Task instructions
Set down again each entry exactly as it reads, pictures excluded.

☆ ☆ ☆

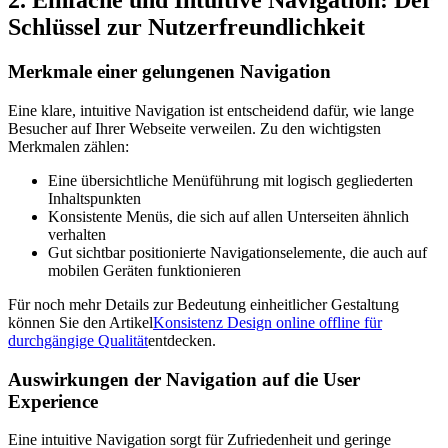
2. Einfache und Intuitive Navigation: Der
Schlüssel zur Nutzerfreundlichkeit
Merkmale einer gelungenen Navigation
Eine klare, intuitive Navigation ist entscheidend dafür, wie lange
Besucher auf Ihrer Webseite verweilen. Zu den wichtigsten
Merkmalen zählen:
Eine übersichtliche Menüführung mit logisch gegliederten
Inhaltspunkten
Konsistente Menüs, die sich auf allen Unterseiten ähnlich
verhalten
Gut sichtbar positionierte Navigationselemente, die auch auf
mobilen Geräten funktionieren
Für noch mehr Details zur Bedeutung einheitlicher Gestaltung
können Sie den Artikel
Konsistenz Design online offline für
durchgängige Qualität
entdecken.
Auswirkungen der Navigation auf die User
Experience
Eine intuitive Navigation sorgt für Zufriedenheit und geringe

☆ ☆ ☆

Result for this exercise
2. Einfache und Intuitive Navigation: Der
Schlüssel zur Nutzerfreundlichkeit
Merkmale einer gelungenen Navigation
Eine klare, intuitive Navigation ist entscheidend dafür, wie lange
Besucher auf Ihrer Webseite verweilen. Zu den wichtigsten
Merkmalen zählen:
Eine übersichtliche Menüführung mit logisch gegliederten
Inhaltspunkten
Konsistente Menüs, die sich auf allen Unterseiten ähnlich
verhalten
Gut sichtbar positionierte Navigationselemente, die auch auf
mobilen Geräten funktionieren
Für noch mehr Details zur Bedeutung einheitlicher Gestaltung
können Sie den Artikel
Konsistenz Design online offline für
durchgängige Qualität
entdecken.
Auswirkungen der Navigation auf die User
Experience
Eine intuitive Navigation sorgt für Zufriedenheit und geringe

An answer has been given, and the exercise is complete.